Culture – at least the culture we are proud of and don’t sneer at – is highly elitist. We admire the best, and only the best, according to some cultural and time-dependent standard. It does not help much to sing pop songs or opera arias in the bathroom. You must be able to draw a listening and cheering crowd to qualify for the elite.
Likewise, the amateur painter does not increase her or his attractiveness much compared to a van Gogh or a Picasso. The same goes for writers. A vanity press autobiography does not bring you to the top. For that, you have to be a Nobel laureate or at least the author of a couple of well regarded books.
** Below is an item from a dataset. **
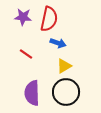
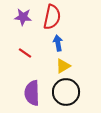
red semicircle: moved 3 px right, 2 px up
blue arrow: rotated 119 degrees counterclockwise
red line: moved 1 px left, 1 px up
yellow triangle: moved 1 px left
The bottom line is that while many are called, few are chosen. Reaching the top requires not only talent and luck, but also a lot of practices – that is, time wasted from the point of view of survival.
Sport is in this respect also a form of culture, albeit one that is often sneered at by those engaged in pursuits like classical music or serious literature. Most sports certainly contribute to physical fitness – as do some other expressions of culture, such as ballet – but what we admire in a player who can do extraordinary things with a ball is a technique that is utterly useless outside the playing field and has taken thousands of hours of practice to bring to perfection.
Here, of course, it’s only the best that become local or national heroes. To be a devoted football or basketball player in the lowest series brings ridicule rather than fame. It must be hard and require enormous effort to acquire the unique skills that mark the superstar and earn societies’ respect and admiration.
Following this reasoning, what makes the poet, the painter, and the singer attractive is uselessness combined with the difficulty of their activity. The harder and more futile the activity, the better and more sexually attractive is the performer. Naturally, self-awareness of this underlying wish to be sexually attractive is not required. The mechanism works all the same. The poet, painter, and singer may think they do what they do for more high-minded reasons, but scientists know otherwise.
Hey, science is hard, too! But, in line with the logic of natural selection, to become sexually attractive, the scientist only has make sure that the results of his or her work are useless.